The election was declared as "clean" and "transparent" by international observers. The OSCE observer mission preliminary report stated that the election was "efficiently administered, transparent and took place in an amicable and constructive environment." However, there were some issues noted by observers. International Society for Fair Elections and Democracy, a Georgian election observer group, found "significant shortcomings" regarding invalid ID and voter lists in Batumi, filing 45 complaints.

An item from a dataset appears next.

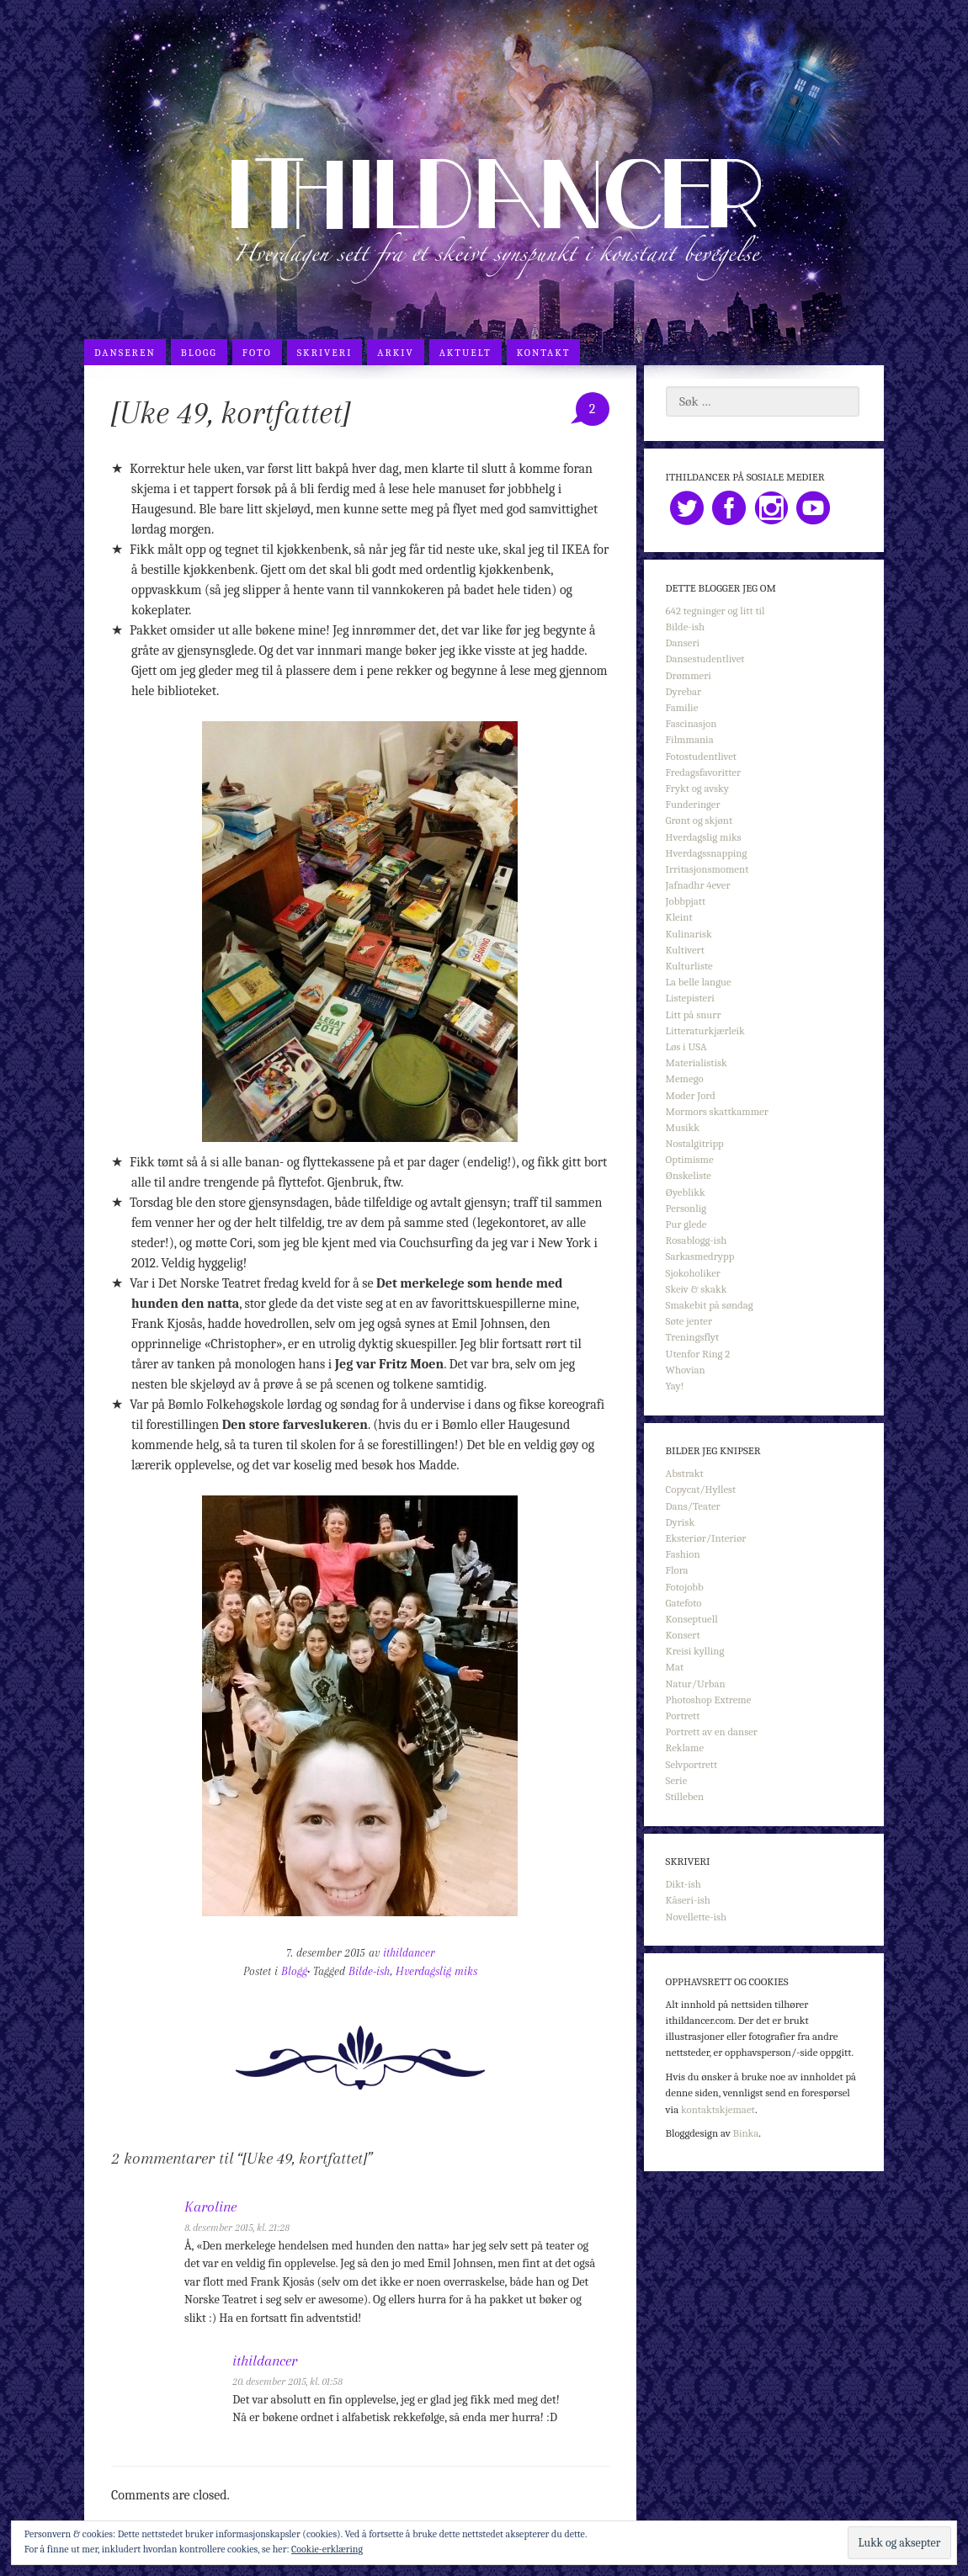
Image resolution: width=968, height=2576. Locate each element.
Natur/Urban (696, 1683)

Another group, Transparency International, filed 34 complaints.

===International responses===
- Supranational organizations
- European Union — Catherine Ashton, the EU High Representative for Foreign Affairs, and Štefan Füle, the Commissioner for Enlargement and European Neighbourhood Policy, released a statement where they congratulated "the Georgian people on this demonstration of their country's strong democratic credentials" and that they "look forward to continued close cooperation with Georgia on our ambitious mutual agenda of political association and economic integration."
- States
- United States — US Department of State release said that they "witnessed another historic day for all Georgians" and an "important step in Georgia's democratic development and its embrace of Euro-Atlantic institutions."
- Russia — Russian Foreign Minister Sergey Lavrov congratulated the Georgian people on the "free and fair election" and expressed his hope that the new government would "adopt a friendly policy toward Russia, one that will take into account the current situation in this complex region."
- Sweden — Foreign Minister Carl Bildt congratulated Georgia on "its well-run presidential election and Giorgi Margvelashvili on clearly being the winner."